Lipides
Catabolisme lipidique, ou lipolyse et β-oxydation, dégrade principalement les triglycérides en glycérol et acides gras, générant de l’ATP via l’oxydation mitochondriale lorsque le glucose est limité. Le glycérol entre dans la glycolyse, tandis que les acides gras subissent une activation, un transport et un clivage séquentiel jusqu’à former de l’acétyl-CoA, produisant du NADH et du FADH₂ pour la chaîne respiratoire.

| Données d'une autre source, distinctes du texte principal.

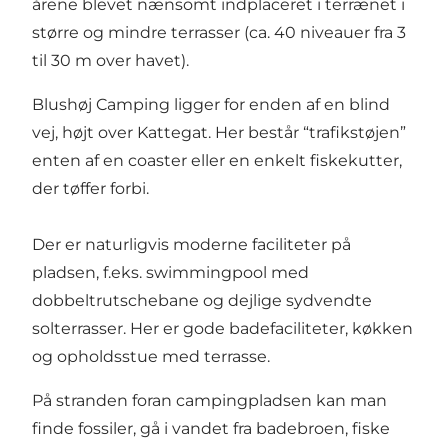
årene blevet nænsomt indplaceret i terrænet i
større og mindre terrasser (ca. 40 niveauer fra 3
til 30 m over havet).
Blushøj Camping ligger for enden af en blind
vej, højt over Kattegat. Her består “trafikstøjen”
enten af en coaster eller en enkelt fiskekutter,
der tøffer forbi.
Der er naturligvis moderne faciliteter på
pladsen, f.eks. swimmingpool med
dobbeltrutschebane og dejlige sydvendte
solterrasser. Her er gode badefaciliteter, køkken
og opholdsstue med terrasse.
På stranden foran campingpladsen kan man
finde fossiler, gå i vandet fra badebroen, fiske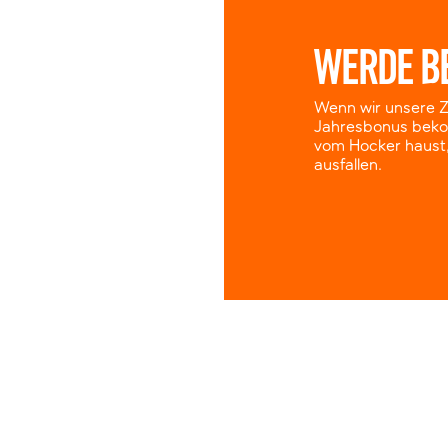
WERDE B
Wenn wir unsere Zi
Jahresbonus beko
vom Hocker haust,
ausfallen.
LERNEN UND ENTWICKLUNG
dir die Herausforderungen, die Erlebnisse und das Lernen am Ar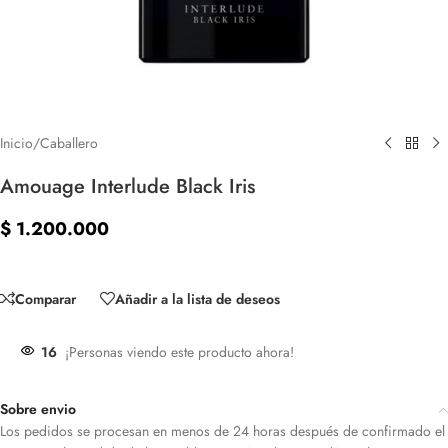
Inicio
/
Caballero
Amouage Interlude Black Iris
$
1.200.000
Sin existencias
Comparar
Añadir a la lista de deseos
16
¡Personas viendo este producto ahora!
Sobre envio
Los pedidos se procesan en menos de 24 horas después de confirmado el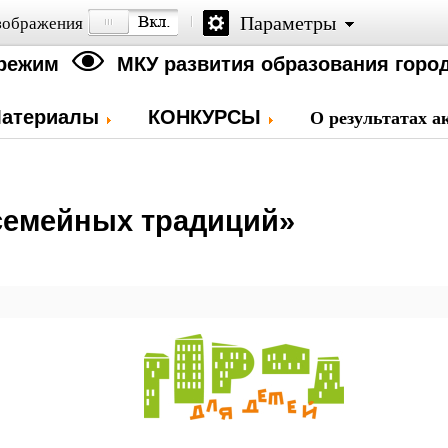
Параметры
зображения
режим
МКУ развития образования город
атериалы
КОНКУРСЫ
О результатах а
 семейных традиций»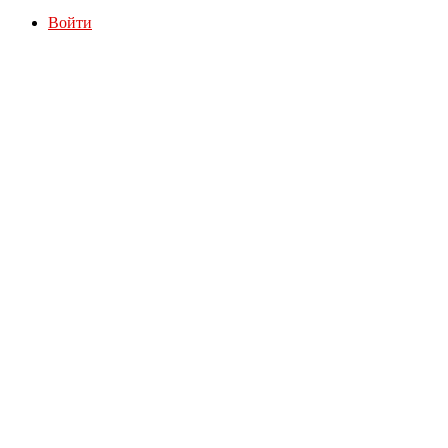
Войти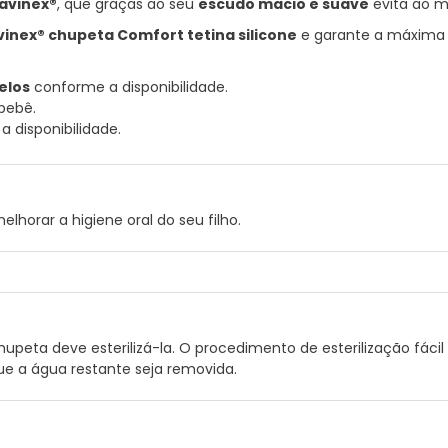
avinex®
, que graças ao seu
escudo macio e suave
evita ao m
inex® chupeta Comfort tetina silicone
e garante a máxima p
elos
conforme a disponibilidade.
bebê.
 disponibilidade.
lhorar a higiene oral do seu filho.
hupeta deve esterilizá-la. O procedimento de esterilização fác
que a água restante seja removida.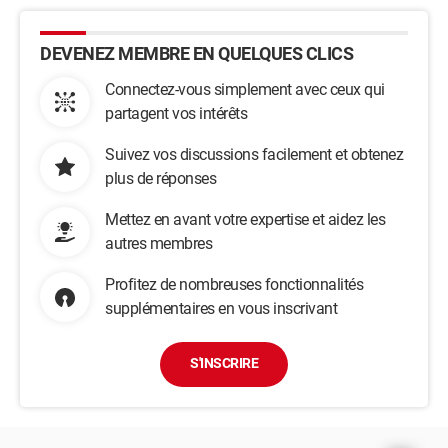
DEVENEZ MEMBRE EN QUELQUES CLICS
Connectez-vous simplement avec ceux qui
partagent vos intérêts
Suivez vos discussions facilement et obtenez
plus de réponses
Mettez en avant votre expertise et aidez les
autres membres
Profitez de nombreuses fonctionnalités
supplémentaires en vous inscrivant
S'INSCRIRE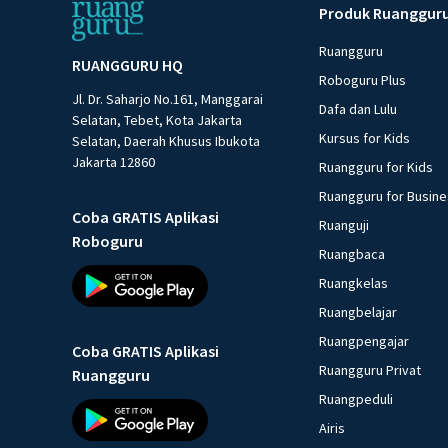
Produk Ruanggur
Ruangguru
RUANGGURU HQ
Roboguru Plus
Jl. Dr. Saharjo No.161, Manggarai
Dafa dan Lulu
Selatan, Tebet, Kota Jakarta
Kursus for Kids
Selatan, Daerah Khusus Ibukota
Jakarta 12860
Ruangguru for Kids
Ruangguru for Busin
Coba GRATIS Aplikasi
Ruanguji
Roboguru
Ruangbaca
Ruangkelas
Ruangbelajar
Ruangpengajar
Coba GRATIS Aplikasi
Ruangguru Privat
Ruangguru
Ruangpeduli
Airis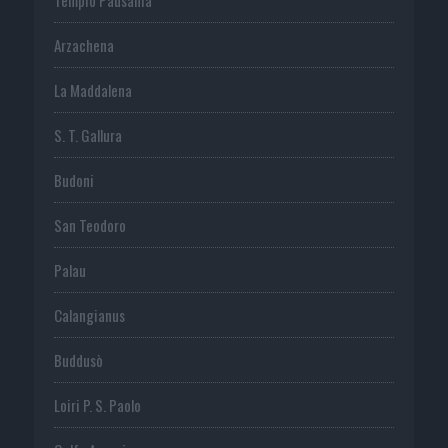
Arzachena
La Maddalena
S. T. Gallura
Budoni
San Teodoro
Palau
Calangianus
Buddusò
Loiri P. S. Paolo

Hydrolyse des triglycérides
Le catabolisme lipidique commence par l’hydrolyse enzymatique des triglycérides (TAGs) stockés dans le tissu adipeux par la lipase hormonosensible (HSL), activée en conditions de faible insuline et de forte glucagon, comme lors du jeûne. La HSL clive les TAGs en acides gras libres (AGL) et en glycérol, processus facilité par la monoacylglycérol lipase pour une dégradation complète. Les protéines perilipines présentes à la surface des gouttelettes lipidiques régulent l’accès des lipases, assurant une libération contrôlée des AGL dans la circulation sanguine, liées à l’albumine.

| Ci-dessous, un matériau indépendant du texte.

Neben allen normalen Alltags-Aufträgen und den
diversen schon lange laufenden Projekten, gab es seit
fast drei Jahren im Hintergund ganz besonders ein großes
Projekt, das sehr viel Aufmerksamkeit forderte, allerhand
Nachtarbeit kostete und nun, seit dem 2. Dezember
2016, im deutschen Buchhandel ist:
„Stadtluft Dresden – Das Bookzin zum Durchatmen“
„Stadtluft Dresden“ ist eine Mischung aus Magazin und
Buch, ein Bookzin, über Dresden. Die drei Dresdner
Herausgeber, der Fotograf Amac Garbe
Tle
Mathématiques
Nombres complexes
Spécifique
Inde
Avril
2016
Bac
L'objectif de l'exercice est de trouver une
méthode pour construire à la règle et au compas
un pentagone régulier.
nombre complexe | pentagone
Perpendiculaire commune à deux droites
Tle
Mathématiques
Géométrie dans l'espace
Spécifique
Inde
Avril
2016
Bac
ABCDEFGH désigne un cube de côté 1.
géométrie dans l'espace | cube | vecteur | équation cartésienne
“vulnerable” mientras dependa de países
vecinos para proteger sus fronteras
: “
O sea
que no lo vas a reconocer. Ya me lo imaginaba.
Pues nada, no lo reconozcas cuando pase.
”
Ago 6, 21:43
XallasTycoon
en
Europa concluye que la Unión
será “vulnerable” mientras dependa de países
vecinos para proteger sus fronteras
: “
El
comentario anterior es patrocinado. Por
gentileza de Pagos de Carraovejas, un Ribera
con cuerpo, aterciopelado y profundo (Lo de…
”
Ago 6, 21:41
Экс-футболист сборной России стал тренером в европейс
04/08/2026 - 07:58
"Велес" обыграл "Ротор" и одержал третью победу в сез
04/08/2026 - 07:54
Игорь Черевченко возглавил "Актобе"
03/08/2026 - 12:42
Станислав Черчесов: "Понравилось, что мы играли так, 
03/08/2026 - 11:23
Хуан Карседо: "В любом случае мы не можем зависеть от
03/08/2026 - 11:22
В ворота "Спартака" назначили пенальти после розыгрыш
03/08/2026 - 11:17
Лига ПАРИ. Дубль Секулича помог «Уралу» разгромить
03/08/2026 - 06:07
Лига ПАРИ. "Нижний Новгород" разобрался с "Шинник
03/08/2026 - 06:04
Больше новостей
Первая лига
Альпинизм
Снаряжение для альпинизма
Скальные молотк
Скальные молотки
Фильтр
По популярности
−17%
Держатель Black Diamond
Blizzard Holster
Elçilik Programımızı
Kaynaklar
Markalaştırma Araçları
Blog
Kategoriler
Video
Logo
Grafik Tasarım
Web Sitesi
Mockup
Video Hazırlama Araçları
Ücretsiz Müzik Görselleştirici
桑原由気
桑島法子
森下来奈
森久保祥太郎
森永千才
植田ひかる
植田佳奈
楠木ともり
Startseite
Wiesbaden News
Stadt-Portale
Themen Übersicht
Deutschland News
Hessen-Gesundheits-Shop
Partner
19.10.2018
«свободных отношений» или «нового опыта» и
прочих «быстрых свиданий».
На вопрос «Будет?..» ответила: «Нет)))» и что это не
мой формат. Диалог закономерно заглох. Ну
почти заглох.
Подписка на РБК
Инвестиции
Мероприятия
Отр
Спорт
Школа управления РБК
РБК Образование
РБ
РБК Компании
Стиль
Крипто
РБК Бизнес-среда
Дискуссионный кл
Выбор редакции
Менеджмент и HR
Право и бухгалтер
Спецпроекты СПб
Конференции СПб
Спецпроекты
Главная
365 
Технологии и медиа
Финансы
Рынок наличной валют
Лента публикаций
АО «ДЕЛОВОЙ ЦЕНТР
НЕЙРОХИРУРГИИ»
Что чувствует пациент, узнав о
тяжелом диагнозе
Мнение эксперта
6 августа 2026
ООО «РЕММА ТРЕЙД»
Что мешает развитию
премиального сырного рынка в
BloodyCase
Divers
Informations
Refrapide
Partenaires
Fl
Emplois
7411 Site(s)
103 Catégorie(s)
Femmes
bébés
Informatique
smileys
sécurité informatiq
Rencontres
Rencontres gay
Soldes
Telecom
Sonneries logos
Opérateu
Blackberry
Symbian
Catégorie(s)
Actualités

Activation et transport des acides gras
Les AGL sont activés dans le cytosol via l’acyl-CoA synthétase, consommant de l’ATP pour former l’acyl-CoA et de l’AMP + pyrophosphate (équivalent à deux ATP). Les acyl-CoA à longue chaîne ne traversent pas directement la membrane interne mitochondriale ; la carnitine palmitoyltransférase I (CPT1) située sur la membrane externe échange le CoA contre la carnitine, formant l’acyl-carnitine transportée par la carnitine-acylcarnitine translocase. La CPT2 régénère l’acyl-CoA dans la matrice mitochondriale. Le malonyl-CoA (issu de la synthèse des acides gras) inhibe CPT1 pour éviter un cycle futile.
Voie de β-oxydation
Dans la matrice mitochondriale, la β-oxydation se déroule en quatre étapes répétitives par unité de deux carbones retirée :
(1) L’acyl-CoA déshydrogénase oxyde l’acyl-CoA en trans-Δ²-enoyl-CoA, produisant du FADH₂.
(2) L’enoyl-CoA hydratase ajoute de l’eau pour former le L-3-hydroxyacyl-CoA.
(3) La 3-hydroxyacyl-CoA déshydrogénase oxyde en 3-cétoacyl-CoA, générant du NADH.
(4) La thiolase clive avec le CoA pour produire de l’acétyl-CoA et un acyl-CoA raccourci.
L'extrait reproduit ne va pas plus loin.